Disasters Happen ... It’s the Recovery that Matters
My recent vacation included a few perfect lessons in disaster recovery. Fortunately the disasters were handled by total pros that managed them perfectly. It all started when we were already packed and driving – my travel agent called me to tell me someone mixed up the dates and shifted them by two months; we were expected to arrive in late August. Not good when you have small kids all excited about going to the seaside sitting in the car.
The poor lady that had the “privilege” of telling me the news was obviously a total nerve wreck, but she never even tried to shift the blame (although I suspect it was not her fault at all) and instead focused exclusively on trying to find us an alternate accommodation.
Lesson#1 – don’t engage in blame shifting. Regardless of what happened and whose fault it might have been, pushing the blame around is even less useful than rearranging the deck chairs on Titanic. Focus on solving the problem, but preserve enough information for a thorough post-mortem analysis.
Lesson#2 – work on the solution. You might experience a mental breakdown ... or you might shut out the rest of the world, concentrate and try to do your best to solve the problem. Practice makes perfect, so use any opportunity you get to work under time pressure. CCIE lab exams (and practice exams) are a perfect tool.
Years ago I would have started to yell at my travel agent, but fortunately I received a very tough lesson in uselessness of yelling once, so I managed to stay calm.
Lesson#3 – yelling and pushing doesn’t help. Either you work with pros doing their best to solve the problem (in which case leaving them alone to work on the problem is the best approach) or you have a different problem (not having the right people working on the disaster) that also won’t be solved by yelling and pushing people around.
Sometimes the travel agents work miracles – ours found an alternate accommodation very close to the original one within two hours. The only gotcha were the dates – we’d planned to arrive on Thursday, but the new place was only available from Saturday. Obviously not an option when you have a car full of excited kids. Time to get flexible – we told the travel agent to find anything close to our final accommodation for the extra two days. She must have fantastic contacts: 15 minutes later we were all set and ready to go. Time to fix our vacation disaster: 2 hours (not to mention the alternate solution was significantly cheaper due to last-minute pricing and extra discounts we got).
A hint for both[all three]{.underline} Slovenian readers of my blog: this travel agency rocks!

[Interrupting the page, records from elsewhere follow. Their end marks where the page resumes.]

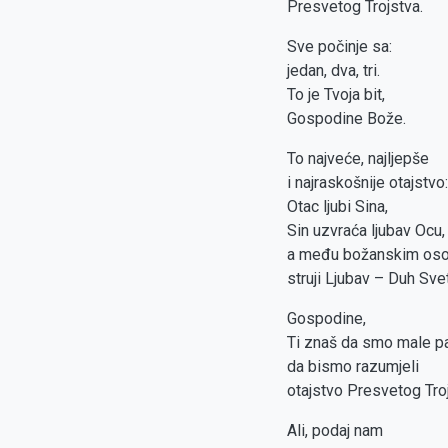
Presvetog Trojstva.
Sve počinje sa:
jedan, dva, tri.
To je Tvoja bit,
Gospodine Bože.
To najveće, najljepše
i najraskošnije otajstvo:
Otac ljubi Sina,
Sin uzvraća ljubav Ocu,
a među božanskim os
struji Ljubav – Duh Svet
Gospodine,
Ti znaš da smo male p
da bismo razumjeli
otajstvo Presvetog Troj
Ali, podaj nam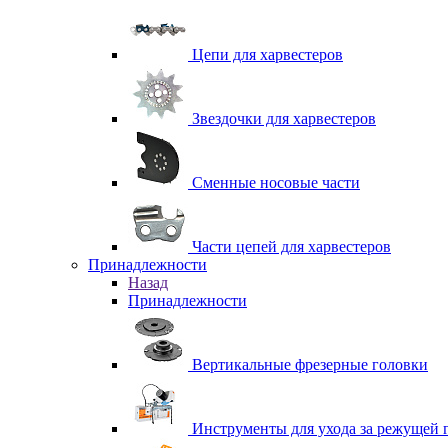
Цепи для харвестеров
Звездочки для харвестеров
Сменные носовые части
Части цепей для харвестеров
Принадлежности
Назад
Принадлежности
Вертикальные фрезерные головки
Инструменты для ухода за режущей 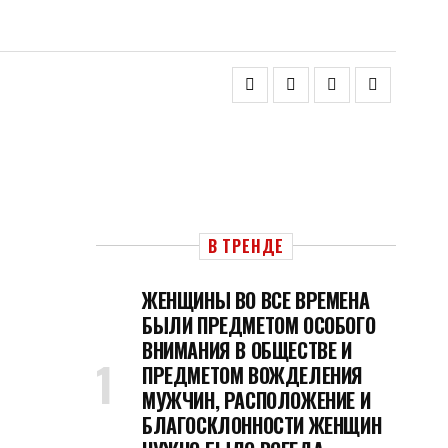
В ТРЕНДЕ
ЖЕНЩИНЫ ВО ВСЕ ВРЕМЕНА
БЫЛИ ПРЕДМЕТОМ ОСОБОГО
ВНИМАНИЯ В ОБЩЕСТВЕ И
ПРЕДМЕТОМ ВОЖДЕЛЕНИЯ
МУЖЧИН, РАСПОЛОЖЕНИЕ И
БЛАГОСКЛОННОСТИ ЖЕНЩИН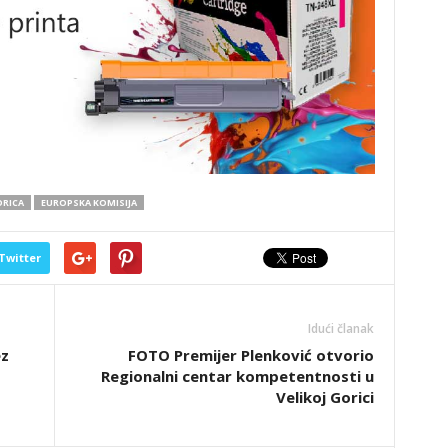
ORICA
EUROPSKA KOMISIJA
Twitter
Idući članak
ez
FOTO Premijer Plenković otvorio
Regionalni centar kompetentnosti u
Velikoj Gorici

Lesson#4 – be flexible. Sometimes it’s impossible to recover to the original state. It’s important that you understand what the mandatory requirements are and be flexible wherever you could be. Insisting on an immediate perfect restoration of the previous state is often counter-productive.

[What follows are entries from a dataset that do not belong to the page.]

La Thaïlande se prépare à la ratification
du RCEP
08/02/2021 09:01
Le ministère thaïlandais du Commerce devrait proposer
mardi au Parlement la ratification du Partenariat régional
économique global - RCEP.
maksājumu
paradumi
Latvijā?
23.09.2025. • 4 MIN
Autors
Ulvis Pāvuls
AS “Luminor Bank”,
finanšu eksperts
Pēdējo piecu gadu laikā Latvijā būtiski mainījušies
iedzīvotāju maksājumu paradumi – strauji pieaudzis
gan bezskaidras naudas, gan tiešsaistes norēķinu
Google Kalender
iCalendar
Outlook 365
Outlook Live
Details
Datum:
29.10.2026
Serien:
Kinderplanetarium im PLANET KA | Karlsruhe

Lesson#5 – create goodwill. Lots of people are affected by every major disaster or get involved in the recovery process. Even though you didn’t cause the disaster, it never hurts to create goodwill after the situation returns back to normal. Buying a few beers for the whole team is the easiest thing to do (remember: if you’re the team leader, it’s your job to do it).
More information
Ethan Banks and Bob Plankers wrote a few blog posts on similar topics:
inkrementiraj število bralcev bloga is SI :)
Been burn one too many either assuming things were OK (regardless of who is responsible for them - could be you, could be someone else), trusting someone's last confirmation sent three days ago, it nerver failed me before, and the list goes on.
Very good example, mountain biking... how many times I rushed in the hills assuming that my camelback had everything I needed for that morning... even that backup tire tube that I punctured last ride and I completely forgot to patch/replace. :)
sublesson : let people work on the solution. The technical guys need to concentrate on fixing the problem : the director or commercial calling every other minute to know where things are won't help. Of course, to do their job, they also need to be informed of what's going on.
The best is to have a team working on the actual problem, another doing disaster management (calling customers, or answering calls...) and only one or two people passing the information between the teams. They can also keep track of events for later.
And yeah, the meal / beer for everyone involved fter the rush is important. :)
(1) Don't rely on recovery techniques that completely bomb from a single second of network downtime.
(2) Don't think your DR vendor/provider knows how to build your network in the recovery center.
(3) Napkins do not count as documentation
(4) Have a coherent telecom plan. So important here. That guy at Vz or ATT at 1AM that takes calls inbetween naps does not care about your circuit. Have all circuit IDs, acct numbers, the names of all the people of your account team and their cell numbers, and every escalation number you have ever been given. If you can swing it, get the names of the COs that circuits are supposed to recover at. You can never have enough info for these companies when a real disaster strikes.
(5) Ditto for Cisco, Juniper, Citrix, Checkpoint, etc. Make sure you have licenses and arrangements that allow for recovery on devices whose serial numbers are not on your support contract. Have all numbers, account team members names/cell numbers, etc... You're going to need it
(6) Active/Active DR scenarios mean you should not be operating above 50/50 capacity. You have failed already if you exceed this and there is a disaster. theres no way around it.